[llvm] dd02265 - [IR] Add helper to convert offset to GEP indices
Nikita Popov via llvm-commits
llvm-commits at lists.llvm.org
Mon Sep 20 11:20:27 PDT 2021
Author: Nikita Popov
Date: 2021-09-20T20:18:16+02:00
New Revision: dd0226561e86e491f77464b1d3afe5bb53a2c54e
URL: https://github.com/llvm/llvm-project/commit/dd0226561e86e491f77464b1d3afe5bb53a2c54e
DIFF: https://github.com/llvm/llvm-project/commit/dd0226561e86e491f77464b1d3afe5bb53a2c54e.diff
LOG: [IR] Add helper to convert offset to GEP indices
We implement logic to convert a byte offset into a sequence of GEP
indices for that offset in a number of places. This patch adds a
DataLayout::getGEPIndicesForOffset() method, which implements the
core logic. I've updated SROA, ConstantFolding and InstCombine to
use it, and there's a few more places where it looks relevant.
Differential Revision: https://reviews.llvm.org/D110043
Added:
Modified:
llvm/include/llvm/IR/DataLayout.h
llvm/lib/Analysis/ConstantFolding.cpp
llvm/lib/IR/DataLayout.cpp
llvm/lib/Transforms/InstCombine/InstructionCombining.cpp
llvm/lib/Transforms/Scalar/SROA.cpp
llvm/test/Transforms/InstCombine/getelementptr.ll
llvm/test/Transforms/SROA/scalable-vectors.ll
Removed:
################################################################################
diff --git a/llvm/include/llvm/IR/DataLayout.h b/llvm/include/llvm/IR/DataLayout.h
index 300f73c12df0d..ec618bcaad441 100644
--- a/llvm/include/llvm/IR/DataLayout.h
+++ b/llvm/include/llvm/IR/DataLayout.h
@@ -579,6 +579,10 @@ class DataLayout {
/// This is used to implement getelementptr.

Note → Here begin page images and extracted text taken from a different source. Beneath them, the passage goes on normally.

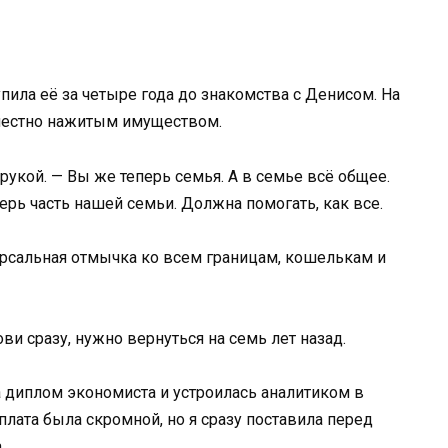
упила её за четыре года до знакомства с Денисом. На
вместно нажитым имуществом.
 рукой. — Вы же теперь семья. А в семье всё общее.
перь часть нашей семьи. Должна помогать, как все.
версальная отмычка ко всем границам, кошелькам и
ви сразу, нужно вернуться на семь лет назад.
а диплом экономиста и устроилась аналитиком в
ата была скромной, но я сразу поставила перед
.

int64_t getIndexedOffsetInType(Type *ElemTy, ArrayRef<Value *> Indices) const;
+ /// Get GEP indices to access Offset inside ElemTy. ElemTy is updated to be
+ /// the result element type and Offset to be the residual offset.

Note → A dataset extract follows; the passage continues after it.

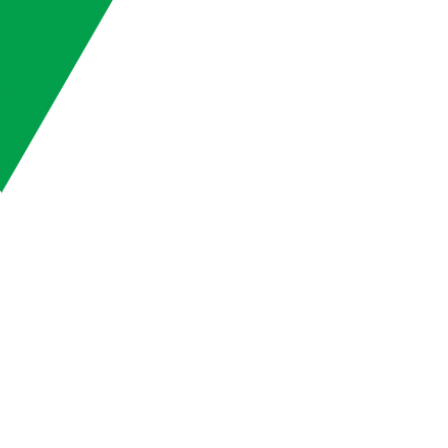
matique
 le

+ SmallVector<APInt> getGEPIndicesForOffset(Type *&ElemTy, APInt &Offset) const;
+
/// Returns a StructLayout object, indicating the alignment of the
/// struct, its size, and the offsets of its fields.
///
diff --git a/llvm/lib/Analysis/ConstantFolding.cpp b/llvm/lib/Analysis/ConstantFolding.cpp
index 6ea7dcfbb53f7..bddbc2fb3f2c1 100644
--- a/llvm/lib/Analysis/ConstantFolding.cpp
+++ b/llvm/lib/Analysis/ConstantFolding.cpp
@@ -985,8 +985,6 @@ Constant *SymbolicallyEvaluateGEP(const GEPOperator *GEP,
// we eliminate over-indexing of the notional static type array bounds.
// This makes it easy to determine if the getelementptr is "inbounds".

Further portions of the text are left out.